If you are looking for a titanium BALLPOINT, your options are limited. I think the OMAS T2 is the only current production model out there available in a ballpoint, although the field expands if you are thinking about a rollerball (Grayson Tighe and Visconti immediately come to mind, though there are others).

But at around $150, I think you are going to have issues getting an all titanium pen.

NOW, while there are a number of great suggestions out there for pens made of acrylic or resin, in my ballpoints (have a DuPont Orpheo and a Caran D'Ache Ecridor I use on a fairly regular basis) I prefer something that I can drop/beat up/or otherwise abuse without worrying about something happening. If this pen is going to be an everyday pen but one that it not used for long stretches, I cannot stress how great a Caran D'Ache ballpoint is. Writes great, no skipping, cartridge will write for well over a year before needing a refill. Only drawback is that it is metal, so if you plan to do a bunch of journaling or novel writing, it will not be a good way to go.

In the latter case, for your pricepoint, my vote is for a Waterman Expert. Several of my family members use Experts, and they hold up to a wide range of abuse while still being of a weight that you can write with all day. If you happen to need something on the really light side (guessing not because of the titanium request) then I would spend the money for a Montblanc 146. Resin holds up well in this side, but the 145's (classique) are prone to cracking when subjected to the 1 meter drop test.

But as with any pen selection, your best bet is to visit a pen store if you have one near you and try out several models. You may find something you like that you weren't previously considering.

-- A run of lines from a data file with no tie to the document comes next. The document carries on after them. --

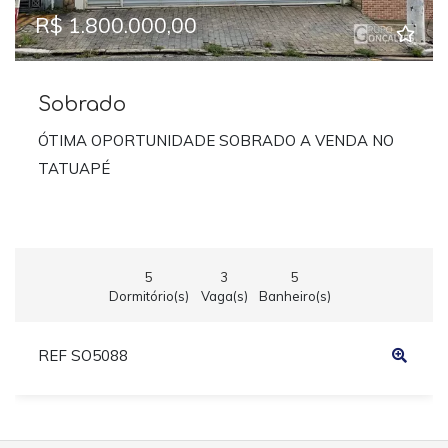
R$ 1.800.000,00
Sobrado
ÓTIMA OPORTUNIDADE SOBRADO A VENDA NO
TATUAPÉ
5
3
5
Dormitório(s)
Vaga(s)
Banheiro(s)
REF SO5088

Best Wishes and Happy Hunting!

P.S. Just saw a previous post and looked up the Cross Titanium Herringbone. Not sure if it is a titanium body or coating, but it is available for under $200...perhaps something else to consider.


----------



## Peter Atwood (Feb 16, 2006)

The Cross pen mentioned in the post above appears to using the word titanium to describe the color of the rhodium plating and appears not to have any actual titanium in it.

I know of two real titanium pens. 

Knifemaker Greg Lightfoot made a small run of them a couple of years ago and I bought one and later sold it. It weighed a ton and the thing was huge. The main point of this kind of pen is because of it's weight and design, it makes for an improvisational weapon that you can bring with you anywhere. Anyway, he had just one design and they were CNC turned. Retail on them was around $200 or so if I remember correctly.

Like Greg, Tom Anderson is a fabulous knifemaker. He makes a line of pens that are simply amazing. They are hand turned by him in his shop of solid titanium. Once again, these are fat barrel pens that weigh quite a lot but I think some of Tom's pens are not too bad. His designs are fantastic though and far exceed the ones that Lightfoot produced. Anderson has all sorts of turned and milled details, grooves, etc. His clips are all hand milled and attached with screws. Some of the pens have salvaged tritium tubes embedded in them so they glow at night. In addition, most of his pens are twisties and he uses rollerball refills of some sort. Solid and amazing pens that need to be held to be appreciated. I think Tom gets $400-700 for these.


----------



## Rapt (Nov 21, 2007)

Consider a Timberland LCP, its Aluminum not Ti but it'll actually be lighter for its size (about half the weight for the same amount of material.) And the 7075 alloy is as strong as mild steel. The anodizing is hard and scratch resistant, much harder and thicker than commercial grade coloured anodizing. And it'll look dark grey much like the anodized Ti finish you're used to on Ti items.


----------



## mitchb (Nov 3, 2006)

I like my Lamy Personna Titanium ballpoints androllerballs. They're not actually pure Titasnium but heavily coated Titanium making have that titanium feel to it. My prised possession in terms of pens is m y Lamy Platinum coated pen which is a sweet pen but I don't often use it. It is the type of pen you use once i n a blue moon. The Titanium Personna Ballpoints get the most use. I havr one I use all thedctime and I have a set of a Titanium ballpoint and rollerball which one day I will sell asa set. I don't believe I'll put them o Ebay but must rather find the appropriate pen forum. I knew of one once but I forgot the nqmeof the forum. It willcome to mewhen I'm seriousd about letting this set go.I will probably ask $475. The Lamy Personna make for a nice Titanium pen.
Alasso a few rungs down the platinum Pico has a nice feel to it. it is only available as a ballpoint being the micro style pen that it is.


----------



## Kafka-Cloud (Aug 27, 2008)

For a serious titanium fountain pen, I like Grayson Tighe.... but this is way above your budget.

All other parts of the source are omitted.